Its Forecast Dim, Fed Vows to Keep Rates Near Zero

It is now conventional wisdom among forecasters that the economy will plod along through the end of President Obama’s first term in office. Millions of Americans will not find work. Wages will not rise substantially.

By its action, the Fed is declaring that it, too, sees little prospect of rapid growth and little risk of inflation. Its hope is that the showman’s gesture will spur investment and risk-taking by convincing markets that the cost of borrowing will not rise for at least two years.

The Fed’s statement, with its mix of grim tidings and welcome aid, contributed to wild market oscillations as investors struggled to make sense of the economy and the path ahead. The day ended in a huge upward surge on the New York Stock Exchange — the second busiest day this year after the record volume on Monday, during a deep sell-off — that could not be tallied completely until well after the markets had closed.

The Dow swung as much as 600 points in the wake of the Fed statement, at first sinking over 200 points. But after traders absorbed the decision, they quickly reversed course, and the Dow closed the day up 429 points, or 4 percent, to 11,239.77, as some investors expressed hope that the pledge to keep interest rates low could relieve some of the gloom over the economic outlook.
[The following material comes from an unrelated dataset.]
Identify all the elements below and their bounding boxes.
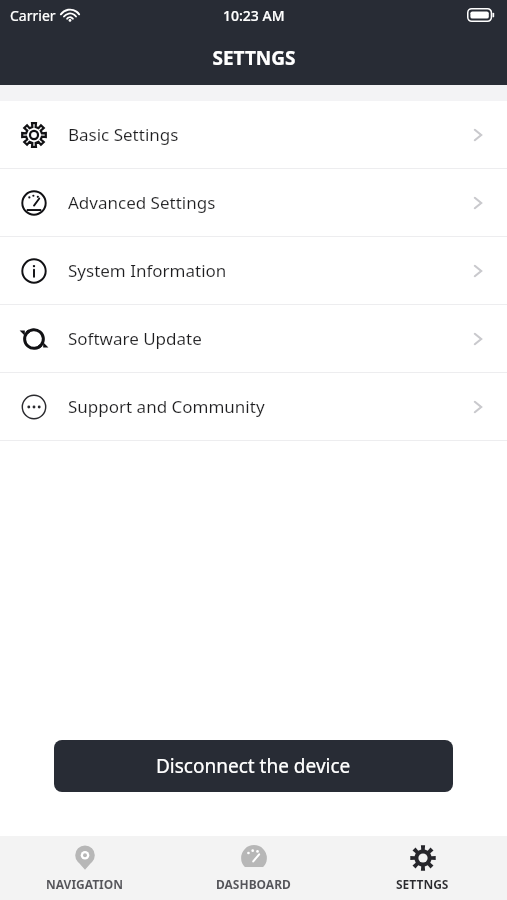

“The economy is in tough shape and the Fed had a difficult job of showing that they understood that without appearing to be alarmist,” said Steven Lear, who helps to manage a $150 billion fixed-income portfolio for J.P. Morgan Asset Management. “We think that they’ve played that hand about as well as they could.”

The policy announced Tuesday is an incremental step that economists described as unlikely to drive significant growth. The Fed already has held rates near zero since December 2008, and the economy is awash in cheap money. The great impediment, beyond the Fed’s easy reach, is the lack of demand from indebted consumers, nervous businesses and a shrinking public sector.

The Fed demurred, however, from taking stronger steps to aid the struggling economy, a decision that reflected deepening divisions on its policy-making committee, which generally tries to move only by unanimous consent. The vote to promise two more years of low rates passed by a margin of 7 to 3, the first time in almost 20 years that at least three members recorded votes in dissent.

The internal controversy parallels the broader debate in Washington between those pleading for the government to redouble its support for the faltering economy, and those who doubt the utility of additional aid and fear the consequences of the vast efforts already made. The three Fed members in dissent all have expressed concern that the central bank is not paying enough attention to inflation.

The Fed said in a statement that it would continue to consider additional measures to support the economy, but the split vote suggested that the Fed’s chairman, Ben S. Bernanke, may struggle to win sufficient support.

The statement, which includes an assessment of the economy, was a patchwork quilt of discouraging language. The labor market is deteriorating, construction is weak, housing depressed, recovery slow.

“Economic growth so far this year has been considerably slower than the committee had expected,” it said. “The committee now expects a somewhat slower pace of recovery over coming quarters.”

Twenty-five million Americans cannot find full-time work, a number the Fed said would decline “only gradually.”

The Fed is charged by Congress with minimizing unemployment, and increasingly vocal critics have questioned why the central bank is standing still even as the economy shows clear signs of faltering. The modest step announced Tuesday did not satisfy many of those critics.